魚がキリストのシンボルとされたのは、ギリシャ語で、「イエス、キリスト、神の、子、救い主」という言葉の頭文字をつなげると、「魚」という文字になることからきたそうだ。だから宗教画にはよく魚が登場した。ダ・ヴィンチの「最後の晩餐」のテーブルの料理は拡大すると魚料理であることが分かるそうだ。 1 7 世紀の寓意画が盛んだった頃の絵には魚のモチーフがよく使われた。この「魚売りの老夫婦」も宗教的な寓意が込められているという。


高橋由一の「鮭」は日本初の西洋画として有名だが、これについて荒俣宏が面白いことを言っている。もし当時、魚の寓意に慣れている西洋人がこの絵を見たら、魚が半分身を切られてぶら下げられているから、十字架にかけられたキリストの処刑の図であると思って、ひれ伏して涙を流しただろうという。もちろん高橋由一自身はそんなつもりはなく、単純な静物画として描いている。見る側も単にリアルな絵だと感心して見ていた。日本では、絵とは純粋に「見る」もので、そこから何かの言語的な意味を「読み取る」ようなものではなかった。

2020年6月23日火曜日

映画「エジソンズ・ゲーム」

The Current War

数ヶ月ぶりに再開した映画館で観た第一号。

電球を発明したのはエジソンだが、各家庭に配電するシステムを作ったのはウェスティングハウスだった。あの名門「ウェスティングハウス」の創業者だ。原題の「The Current War」どうり、直流方式のエジソンと、交流方式のウェスティングハウスが送電システムの世界標準を争ってバトルを繰り広げる。

3年前ウェスティングハウスを買収した東芝が経営破綻したが、原発事業でつまずいて巨額赤字を抱えていた同社を高値で買ったせいだった。

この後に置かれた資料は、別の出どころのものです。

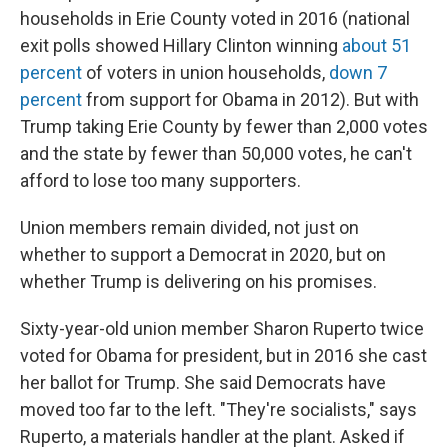
households in Erie County voted in 2016 (national
exit polls showed Hillary Clinton winning
about 51
percent
of voters in union households,
down 7
percent
from support for Obama in 2012). But with
Trump taking Erie County by fewer than 2,000 votes
and the state by fewer than 50,000 votes, he can't
afford to lose too many supporters.
Union members remain divided, not just on
whether to support a Democrat in 2020, but on
whether Trump is delivering on his promises.
Sixty-year-old union member Sharon Ruperto twice
voted for Obama for president, but in 2016 she cast
her ballot for Trump. She said Democrats have
moved too far to the left. "They're socialists," says
Ruperto, a materials handler at the plant. Asked if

映画にテスラというエンジニアが出てきたのにはびっくりした。あの「テスラ」の創業者なのだ。テスラがそんなに古い会社だったとは知らなかった。テスラは画期的な発電機を発明する。そしてウェスティングハウスと組んで「電気の時代」を
作り上げる。それが現在のテスラの電気自動車に
つながっていくのだから、”時代はめぐる”だ。

2020年6月21日日曜日

ゴッホの人物デッサンの練習 Before & After

Gogh's figure drawing

ゴッホの若い頃のデッサンだが、ゴッホとは思えないほど下手だ。もともと牧師になるつもりだったが、神学部の入試に失敗して画家に転身しようとする。最初の2年間くらいは、独学でひたすらデッサンの練習をしたという。初めのうちは、輪郭とプロポーションばかりに意識がいってしまい、モデルの表面をなぞっているだけのデッサンになっている。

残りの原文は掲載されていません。